Frequently asked questions
- What is a covered call on IART?
- A covered call on IART is the covered call strategy applied to IART (stock). The strategy is structurally neutral to slightly bullish: A covered call pairs long stock with a short out-of-the-money call, collecting premium and capping upside above the short strike in exchange for income. With IART stock trading near $18.70, the strikes shown on this page are snapped to the nearest listed IART chain strike and the premiums come straight from the end-of-day bid/ask midpoint.
- How are IART covered call max profit and max loss calculated?
- Max profit equals short-strike minus cost basis plus premium times 100; max loss is cost basis minus premium (at zero). Breakeven is cost basis minus premium. For the IART covered call priced from the end-of-day chain at a 30-day expiry (ATM IV 53.50%), the computed maximum profit is unbounded per contract and the computed maximum loss is unbounded per contract. Live intraday quotes will differ as the chain moves through the trading session.
- What is the breakeven for a IART covered call?
- The breakeven for the IART covered call priced on this page is no defined breakeven on the modeled curve at expiration, derived from end-of-day chain premiums. Breakeven is the underlying price at which the strategy's P&L crosses zero ignoring transaction costs and assignment risk. The current IART market-implied 1-standard-deviation expected move is approximately 15.34%; if the move sits well outside the breakeven distance, the structure's risk-reward becomes correspondingly tighter.
- When should you consider a covered call on IART?

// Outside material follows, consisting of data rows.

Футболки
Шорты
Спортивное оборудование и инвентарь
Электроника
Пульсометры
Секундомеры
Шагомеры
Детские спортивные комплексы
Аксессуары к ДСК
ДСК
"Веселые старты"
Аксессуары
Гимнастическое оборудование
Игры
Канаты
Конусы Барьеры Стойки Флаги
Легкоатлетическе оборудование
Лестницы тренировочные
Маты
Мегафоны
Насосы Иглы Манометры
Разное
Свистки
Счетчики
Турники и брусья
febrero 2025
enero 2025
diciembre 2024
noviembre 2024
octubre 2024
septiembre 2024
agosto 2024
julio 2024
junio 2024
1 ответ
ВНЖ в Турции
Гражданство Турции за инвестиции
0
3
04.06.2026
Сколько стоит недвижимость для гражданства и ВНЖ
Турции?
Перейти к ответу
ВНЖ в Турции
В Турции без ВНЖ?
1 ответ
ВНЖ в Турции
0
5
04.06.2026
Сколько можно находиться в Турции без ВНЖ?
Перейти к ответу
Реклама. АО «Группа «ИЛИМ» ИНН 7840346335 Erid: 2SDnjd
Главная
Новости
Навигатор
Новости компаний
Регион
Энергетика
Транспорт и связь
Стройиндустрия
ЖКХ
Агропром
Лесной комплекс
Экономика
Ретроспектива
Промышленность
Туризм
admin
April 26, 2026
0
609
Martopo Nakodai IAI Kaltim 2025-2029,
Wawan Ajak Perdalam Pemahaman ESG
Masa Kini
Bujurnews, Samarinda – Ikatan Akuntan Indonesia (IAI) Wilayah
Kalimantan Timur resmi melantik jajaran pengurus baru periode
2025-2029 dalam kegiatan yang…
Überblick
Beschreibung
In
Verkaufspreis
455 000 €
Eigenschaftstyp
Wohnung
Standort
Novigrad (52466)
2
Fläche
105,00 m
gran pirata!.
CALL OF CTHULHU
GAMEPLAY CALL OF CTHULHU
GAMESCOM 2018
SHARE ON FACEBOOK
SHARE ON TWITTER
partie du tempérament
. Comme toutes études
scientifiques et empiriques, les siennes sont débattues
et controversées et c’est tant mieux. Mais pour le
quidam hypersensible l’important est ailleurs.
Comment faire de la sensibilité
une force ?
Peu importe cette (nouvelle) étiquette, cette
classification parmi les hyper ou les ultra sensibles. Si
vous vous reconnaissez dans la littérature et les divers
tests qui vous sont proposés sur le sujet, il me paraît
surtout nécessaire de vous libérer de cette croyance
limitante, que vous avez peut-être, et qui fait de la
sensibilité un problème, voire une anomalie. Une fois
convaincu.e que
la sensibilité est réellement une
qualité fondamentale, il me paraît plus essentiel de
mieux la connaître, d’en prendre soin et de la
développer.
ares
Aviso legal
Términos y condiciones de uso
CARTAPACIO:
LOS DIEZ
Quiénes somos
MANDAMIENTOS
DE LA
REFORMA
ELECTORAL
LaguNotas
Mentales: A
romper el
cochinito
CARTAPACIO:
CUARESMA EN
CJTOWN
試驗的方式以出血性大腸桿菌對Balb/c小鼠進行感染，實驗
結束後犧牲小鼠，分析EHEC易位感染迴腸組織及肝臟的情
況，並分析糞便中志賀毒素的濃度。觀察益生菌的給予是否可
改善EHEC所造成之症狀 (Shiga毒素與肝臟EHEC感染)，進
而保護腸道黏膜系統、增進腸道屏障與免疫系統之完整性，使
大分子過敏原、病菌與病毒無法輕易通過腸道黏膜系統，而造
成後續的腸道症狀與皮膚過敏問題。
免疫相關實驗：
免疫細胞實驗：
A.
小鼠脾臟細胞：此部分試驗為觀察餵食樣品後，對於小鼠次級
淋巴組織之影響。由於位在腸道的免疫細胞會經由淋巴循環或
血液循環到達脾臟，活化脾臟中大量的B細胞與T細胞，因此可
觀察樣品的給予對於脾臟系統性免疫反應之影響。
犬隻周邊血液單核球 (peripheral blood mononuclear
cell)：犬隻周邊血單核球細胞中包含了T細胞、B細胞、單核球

- Covered calls on IART are an income strategy run on existing IART stock positions; traders typically sell calls at 25-35 delta with 30-45 days to expiration to balance premium against upside cap.
- How does current IART implied volatility affect this covered call?
- IART ATM IV is at 53.50% with IV rank near 11.09%, which is on the low end of its 1-year range. Premium-buying structures (long call, long put, debit spreads) are relatively cheap in this regime; premium-selling structures collect less credit per unit risk.